Botulism Kills Thousands of Ducks at Tule Lake National Wildlife Refuge
Oregon Wild is concerned about the botulism outbreak whose root cause is the diversion of water for agriculture on National Wildlife Refuge lands being leased by the U.S. Fish and Wildlife Service. For details about the latest outbreak that has killed thousands of ducks see the following AP story at http://www.oregonlive.com/environment/index.ssf/2014/08/botulism_kills_thousands_of_du.html. Oregon residents are being encouraged to contact their Senators in support of providing more water for wildlife at http://org.salsalabs.com/o/1780/p/dia/action3/common/public/?action_KEY=16507.
Feral Cats Pose a Serious Health Threat to Humans
Wind Project in Missouri to Relocate Due to Migratory Bird Concerns
A proposal to construct a large wind power plant near Squaw Creek National Wildlife Refuge, a globally Important Bird Area in northwest Missouri has been withdrawn. Warnings that the energy facility would kill unacceptable numbers of birds helped convince the project’s backers to relocate the proposed facility.
“In this case the developers and owners listened to our concerns and reacted in an admirable way,” said Hutchins. “The example they have set deserves to be applauded.”
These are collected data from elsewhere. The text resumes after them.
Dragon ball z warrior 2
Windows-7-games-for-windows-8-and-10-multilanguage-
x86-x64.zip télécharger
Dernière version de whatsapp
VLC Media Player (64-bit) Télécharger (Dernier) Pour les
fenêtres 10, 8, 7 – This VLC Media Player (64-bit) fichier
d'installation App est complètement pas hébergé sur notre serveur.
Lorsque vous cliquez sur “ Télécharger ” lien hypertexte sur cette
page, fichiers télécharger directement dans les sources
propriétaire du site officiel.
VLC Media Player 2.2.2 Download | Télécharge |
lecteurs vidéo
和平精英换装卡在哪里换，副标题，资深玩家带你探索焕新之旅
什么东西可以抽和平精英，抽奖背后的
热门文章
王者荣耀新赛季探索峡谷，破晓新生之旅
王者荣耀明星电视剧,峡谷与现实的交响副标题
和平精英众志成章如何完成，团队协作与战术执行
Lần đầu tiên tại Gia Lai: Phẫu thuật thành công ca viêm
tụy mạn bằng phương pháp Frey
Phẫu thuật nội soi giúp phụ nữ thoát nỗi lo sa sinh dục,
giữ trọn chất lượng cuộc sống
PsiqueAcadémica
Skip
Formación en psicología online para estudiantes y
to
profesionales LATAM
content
“This is a great victory for birds,” said Anita Randolph of Audubon Missouri, who helped lead the fight to stop the original facility. Other leading critics of the now-abandoned project include Greater Ozarks Audubon Society and Burroughs Audubon Society of Greater Kansas City.
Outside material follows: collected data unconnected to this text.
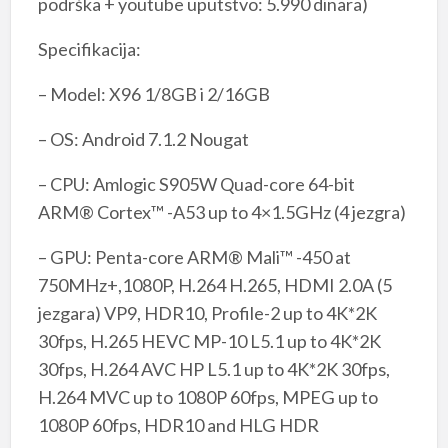
podrška + youtube uputstvo: 5.990 dinara)
Specifikacija:
– Model: X96 1/8GB i 2/16GB
– OS: Android 7.1.2 Nougat
– CPU: Amlogic S905W Quad-core 64-bit
ARM® Cortex™ -A53 up to 4×1.5GHz (4 jezgra)
– GPU: Penta-core ARM® Mali™ -450 at
750MHz+,1080P, H.264 H.265, HDMI 2.0A (5
jezgara) VP9, HDR10, Profile-2 up to 4K*2K
30fps, H.265 HEVC MP-10 L5.1 up to 4K*2K
30fps, H.264 AVC HP L5.1 up to 4K*2K 30fps,
H.264 MVC up to 1080P 60fps, MPEG up to
1080P 60fps, HDR10 and HLG HDR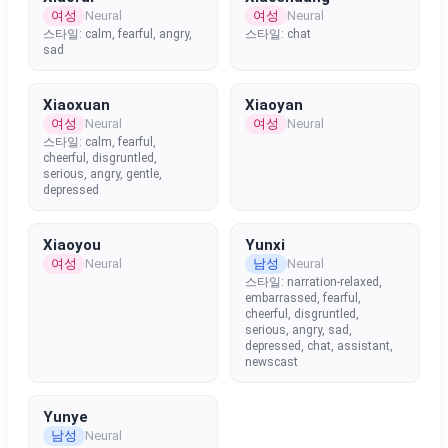
여성
여성
Neural
Neural
스타일: calm, fearful, angry,
스타일: chat
sad
Xiaoxuan
Xiaoyan
여성
여성
Neural
Neural
스타일: calm, fearful,
cheerful, disgruntled,
serious, angry, gentle,
depressed
Xiaoyou
Yunxi
여성
남성
Neural
Neural
스타일: narration-relaxed,
embarrassed, fearful,
cheerful, disgruntled,
serious, angry, sad,
depressed, chat, assistant,
newscast
Yunye
남성
Neural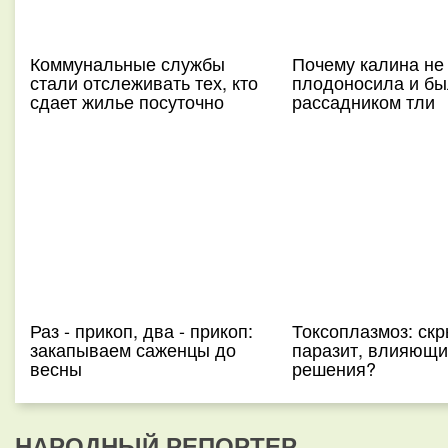
Коммунальные службы
Почему калина не
стали отслеживать тех, кто
плодоносила и б
сдает жилье посуточно
рассадником тли
Раз - прикоп, два - прикоп:
Токсоплазмоз: ск
закапываем саженцы до
паразит, влияющи
весны
решения?
НАРОДНЫЙ РЕПОРТЕР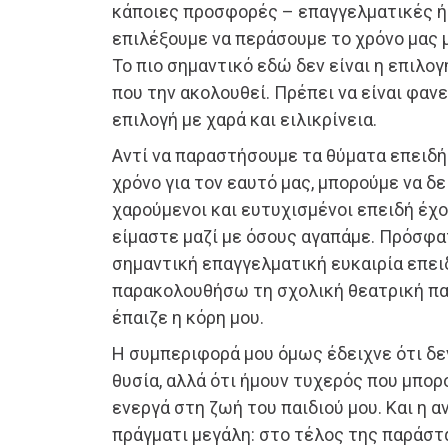
κάποιες προσφορές – επαγγελματικές ή
επιλέξουμε να περάσουμε το χρόνο μας 
Το πιο σημαντικό εδώ δεν είναι η επιλο
που την ακολουθεί. Πρέπει να είναι φαν
επιλογή με χαρά και ειλικρίνεια.
Αντί να παραστήσουμε τα θύματα επειδή
χρόνο για τον εαυτό μας, μπορούμε να δε
χαρούμενοι και ευτυχισμένοι επειδή έχο
είμαστε μαζί με όσους αγαπάμε. Πρόσφα
σημαντική επαγγελματική ευκαιρία επει
παρακολουθήσω τη σχολική θεατρική πα
έπαιζε η κόρη μου.
Η συμπεριφορά μου όμως έδειχνε ότι δ
θυσία, αλλά ότι ήμουν τυχερός που μπο
ενεργά στη ζωή του παιδιού μου. Και η α
πράγματι μεγάλη: στο τέλος της παράστ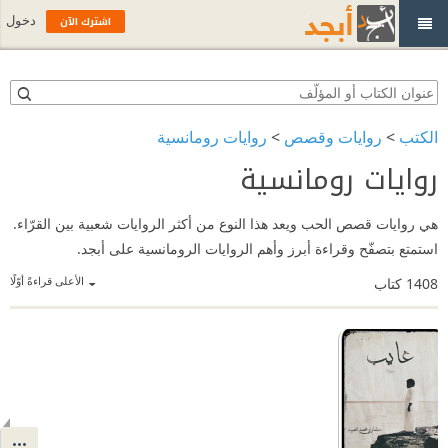
اشترك الآن
دخول
الكتب
>
روايات وقصص
>
روايات رومانسية
روايات رومانسية
هي روايات قصص الحب ويعد هذا النوع من أكثر الروايات شعبية بين القرّاء.
استمتع بتصفّح وقراءة أبرز وأهم الروايات الرومانسية على أبجد.
الأعلى قراءةً أوّلًا
1408
كتاب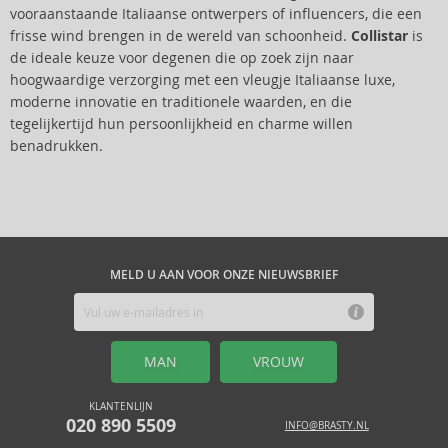
vooraanstaande Italiaanse ontwerpers of influencers, die een
frisse wind brengen in de wereld van schoonheid.
Collistar
is
de ideale keuze voor degenen die op zoek zijn naar
hoogwaardige verzorging met een vleugje Italiaanse luxe,
moderne innovatie en traditionele waarden, en die
tegelijkertijd hun persoonlijkheid en charme willen
benadrukken.
MELD U AAN VOOR ONZE NIEUWSBRIEF
MAN
VROUW
KLANTENLIJN
020 890 5509
INFO@BRASTY.NL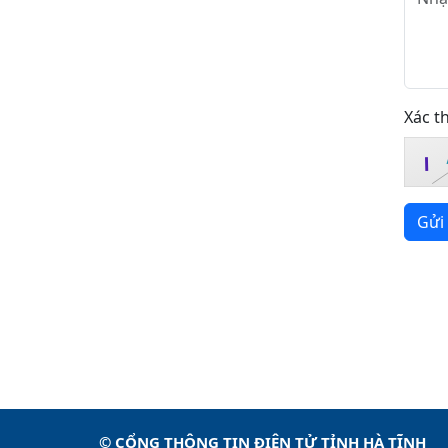
Xác t
I
Gửi 
© CỔNG THÔNG TIN ĐIỆN TỬ TỈNH HÀ TĨNH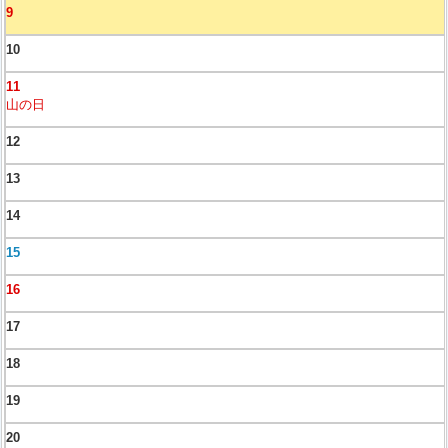
9
10
11
山の日
12
13
14
15
16
17
18
19
20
Profiles of Ten Endangered American Species - Monarch Butterflies Have Declined by More Than 90 Percent
Our children are less likely to see monarch butterflies, a bumblebee, and a host of other once-common wildlife species due to farm pesticides, declining ocean health, climate change and dirty energy production, according to a new report by the Endangered Species Coalition. The report, Vanishing: Ten American Species Our Children May Never See, highlights ten disappearing species and the causes of their dramatic population declines. The report can be viewed and downloaded from the website: vanishingwildlife.org
“As the situation for many species grows ever more dire, our direct actions are able to rescue some of them from extinction,” said Dr. Peter Raven, President Emeritus, Missouri Botanical Garden. “This list should inspire hope and at the same time lead us to devote full attention to the species most in need.”
The ten species in the report are the mountain yellow-legged frog, monarch butterfly, North Pacific right whale, great white shark, little brown bat, whitebark pine, rusty patched bumblebee, greater sage-grouse, polar bear, and the Snake River sockeye salmon. The greater sage-grouse’s habitat once encompassed nearly 300 million acres, but their range has declined dramatically as humans have moved in to graze livestock and drill for oil and gas, without regard for sage-grouse habitat needs. Hundreds of miles of roads have fragmented sage-grouse populations, which are in peril due to aggressive degradation of their habitat.